Dem unmittelbaren Raumerlebnis entspringen konstruktivgeometrische Skizzen mit Bleistift, Farbstift, Fineliner oder Permanentmarker. In den vergangenen 20 Jahren sind auf Zug- und Autofahrten unzählige Skizzenbücher entstanden, aus denen dann im Atelier bildmäßige Tusche- und Acrylarbeiten hervorgehen können. Diese wiederum sind Impulsgeber für die minimalistischen Papierobjekte, von denen formalästhetische Rückkopplungen an die wiederholte zeichnerische Analyse bildhauerischer Grundformen zurückgeführt werden.

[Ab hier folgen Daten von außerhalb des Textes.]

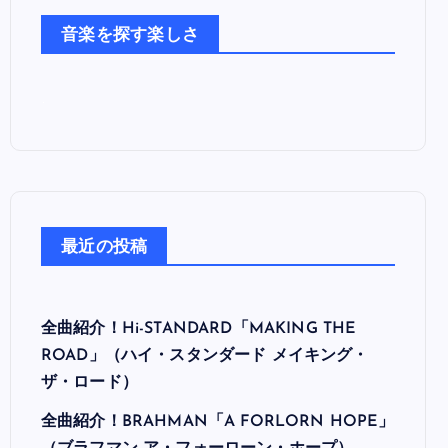
た
音楽を探す楽しさ
ち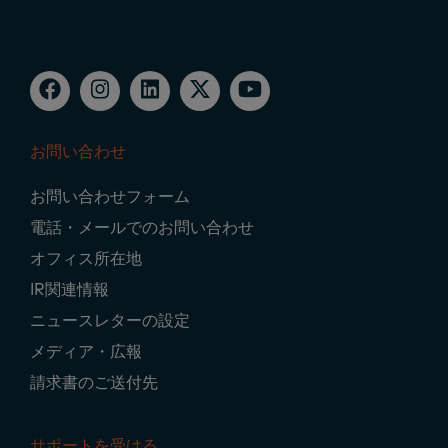
お問い合わせ
Footer
お問い合わせフォーム
Navigation
電話・メールでのお問い合わせ
オフィス所在地
IR関連情報
ニュースレターの設定
メディア・広報
請求書のご送付先
サポートを受ける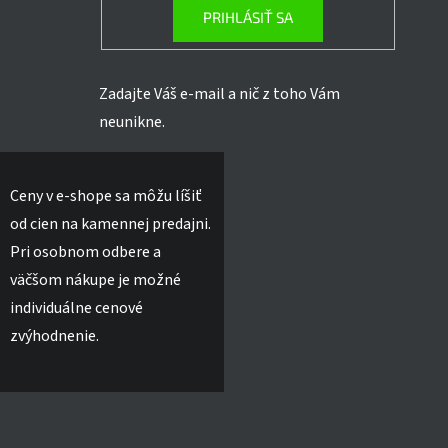
PRIHLÁSIŤ SA
Zadajte Váš e-mail a nič z toho Vám
neunikne.
Ceny v e-shope sa môžu líšiť
od cien na kamennej predajni.
Pri osobnom odbere a
väčšom nákupe je možné
individuálne cenové
zvýhodnenie.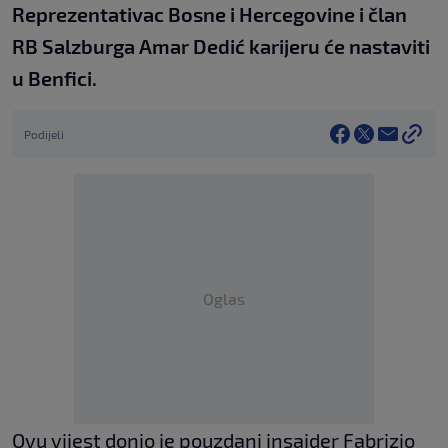
Reprezentativac Bosne i Hercegovine i član
RB Salzburga Amar Dedić karijeru će nastaviti
u Benfici.
Podijeli
Oglas
Ovu vijest donio je pouzdani insajder Fabrizio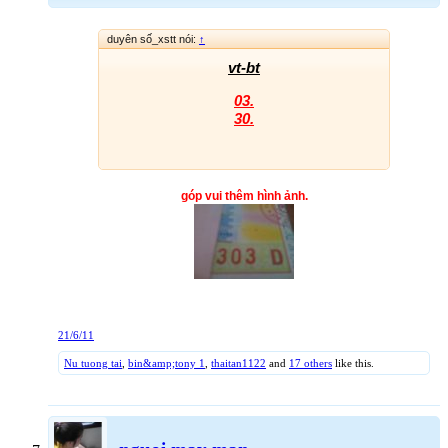
duyên số_xstt nói:
↑
vt-bt
03.
30.
góp vui thêm hình ảnh.
21/6/11
Nu tuong tai
,
bin&amp;tony 1
,
thaitan1122
and
17 others
like this.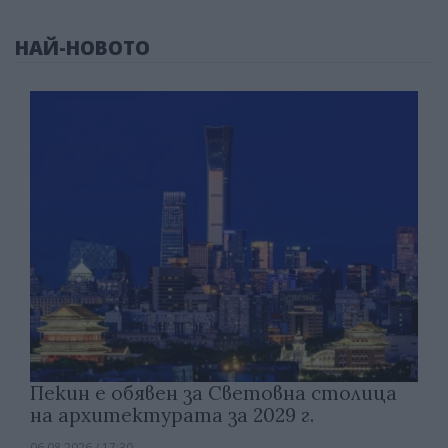
НАЙ-НОВОТО
Пекин е обявен за Световна столица
на архитектурата за 2029 г.
06.08.2026 / 17:30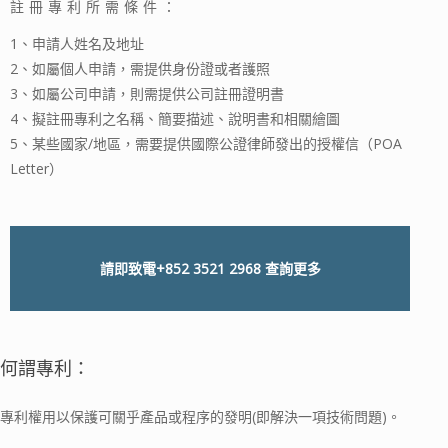
註冊專利所需條件：
1、申請人姓名及地址
2、如屬個人申請，需提供身份證或者護照
3、如屬公司申請，則需提供公司註冊證明書
4、擬註冊專利之名稱、簡要描述、說明書和相關繪圖
5、某些國家/地區，需要提供國際公證律師發出的授權信（POA
Letter）
請即致電
+852 3521 2968
查詢更多
何謂專利：
專利權用以保護可關乎產品或程序的發明(即解決一項技術問題)。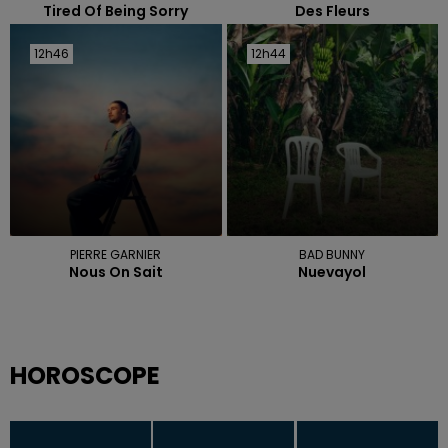
Tired Of Being Sorry
Des Fleurs
12h46
12h46
12h44
12h44
PIERRE GARNIER
BAD BUNNY
Nous On Sait
Nuevayol
HOROSCOPE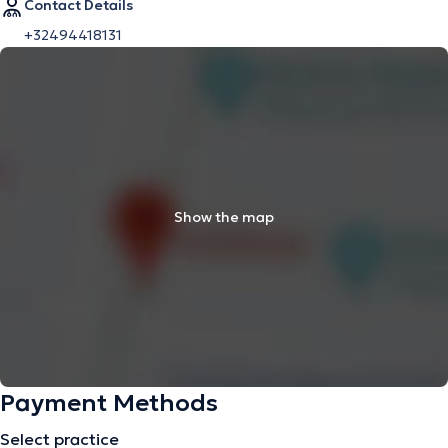
Contact Details
+32494418131
Show the map
Payment Methods
Select practice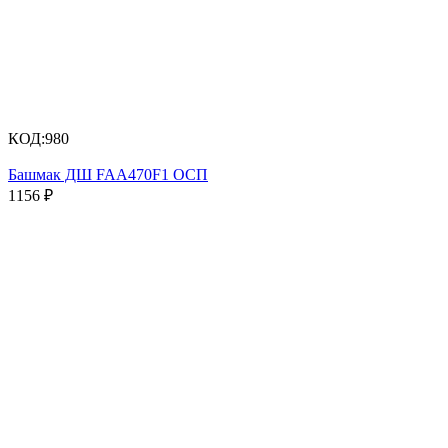
КОД:
980
Башмак ДШ FAA470F1 ОСП
1156
₽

In diesen gestalterischen Kreislauf speist Jürgen Schön das Studiolo im Residenzschloss ein. Inspiriert von den L-förmigen Türrahmungen im Raum hat sich der Künstler an eine Gruppe von fünf im Sommer 2018 entstandenen 12-teiligen Zeichnungsserien erinnert, in denen er sich vielgestaltig mit jeweils zwei vergleichbaren Winkelformen auseinandergesetzt hatte. Drei Serien aus der Werkgruppe wurden ausgewählt und sind in unterschiedlicher Anordnung – als Block, als horizontales Band und als loses Gefüge – in ein auf die Proportionen der drei Wände abgestimmtes Raster eingepasst, so dass sie in ihrer Rhythmik auf die spezifischen Gegebenheiten des Ortes antworten: auf die Wände, den Fußboden, die Decke und die Türöffnungen.

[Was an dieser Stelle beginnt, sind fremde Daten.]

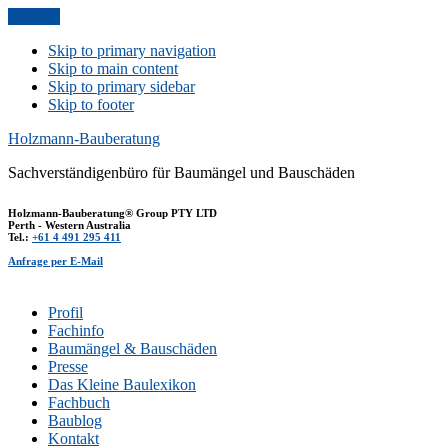
Anfrage
Skip to primary navigation
Skip to main content
Skip to primary sidebar
Skip to footer
Holzmann-Bauberatung
Sachverständigenbüro für Baumängel und Bauschäden
Holzmann-Bauberatung® Group PTY LTD
Perth - Western Australia
Tel.:
+61 4 491 295 411
Anfrage per E-Mail
Profil
Fachinfo
Baumängel & Bauschäden
Presse
Das Kleine Baulexikon
Fachbuch
Baublog
Kontakt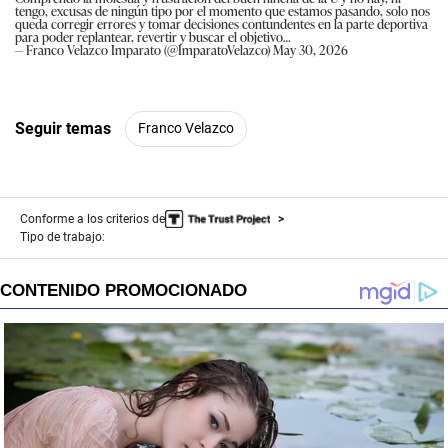
tengo, excusas de ningún tipo por el momento que estamos pasando, solo nos
queda corregir errores y tomar decisiones contundentes en la parte deportiva
para poder replantear, revertir y buscar el objetivo…
— Franco Velazco Imparato (@ImparatoVelazco)
May 30, 2026
Seguir temas
Franco Velazco
Conforme a los criterios de
Tipo de trabajo: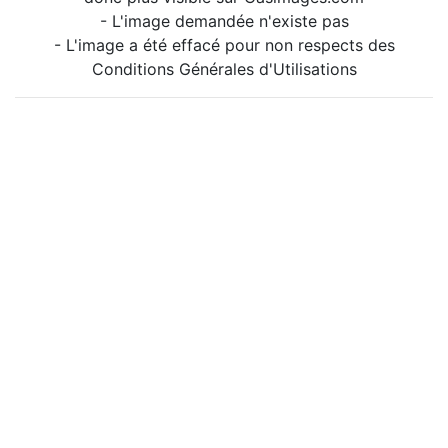
- L'image demandée n'existe pas
- L'image a été effacé pour non respects des
Conditions Générales d'Utilisations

Der Bezug zum Raum resultiert dabei ganz aus Schöns künstlerischer Praxis, mit beharrlichem Interesse abstrakt-geometrische Grundformen aus Objekten und ihren räumlichen Relationen zueinander zu identifizieren. Im Ergebnis erlangt das Studiolo eine gesamtkünstlerische Qualität – Jürgen Schön hat sich den Raum über die Zeichnungen angeeignet und zu einer eigenen plastischen Arbeit geformt.

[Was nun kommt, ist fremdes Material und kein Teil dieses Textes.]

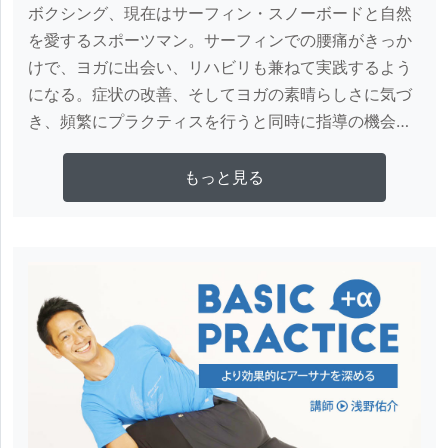
ボクシング、現在はサーフィン・スノーボードと自然
を愛するスポーツマン。サーフィンでの腰痛がきっか
けで、ヨガに出会い、リハビリも兼ねて実践するよう
になる。症状の改善、そしてヨガの素晴らしさに気づ
き、頻繁にプラクティスを行うと同時に指導の機会に
恵まれる。 その後、ヨガスタジオを併設したデイサー
ビスの立ち上げに携わり、要介護、要支援者に対して
さらに詳しく見る
もっと見る
のヨガプログラムの開発、ヨガ指導を行う。男性なら
ではのパワフルなレッスンだけでなく、自身も腰痛、
坐骨神経痛を患った経験から痛みと身体に寄り添った
レッスンも得意とする。海外ではヨガ＝女性というイ
メージはなく、男女の比率は半々。より沢山の男性の
方にヨガを知ってほしいという思いから、男性のみの
ヨガクラス「男ヨガ」を定期的に開催している。 ・シ
ャンティプルナ指導者養成コース修了

・IYCキレイになるヨガ指導者養成コース修了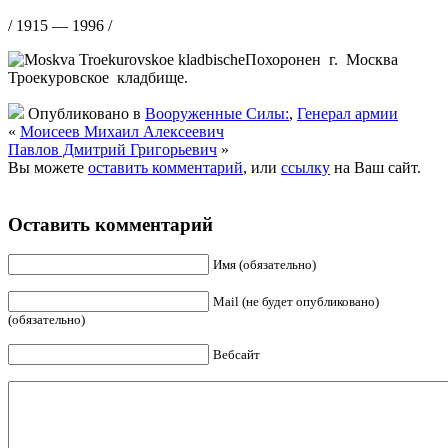
/ 1915 — 1996 /
Похоронен г. Москва
Троекуровское кладбище.
Опубликовано в
Вооруженные Силы:
,
Генерал армии
«
Моисеев Михаил Алексеевич
Павлов Дмитрий Григорьевич
»
Вы можете
оставить комментарий
, или
ссылку
на Ваш сайт.
Оставить комментарий
Имя (обязательно)
Mail (не будет опубликовано)
(обязательно)
Вебсайт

Die Intervention im Studiolo steht in Zusammenhang mit zwei Ausstellungen in den Staatlichen Kunstsammlungen: der Ausstellung „Tendenz Abstraktion. Kandinsky und die Moderne um 1910“ im Kupferstich-Kabinett sowie der Ausstellung „Zukunftsräume. Kandinsky, Mondrian, Lissitzky und die abstrakt-konstruktive Avantgarde in Dresden 1919 bis 1932 “ im Albertinum. 100 Jahre später zeigt Jürgen Schön, dass abstrakte Bildwelten nichts von ihrer Welthaltigkeit und künstlerischen Relevanz eingebüßt haben.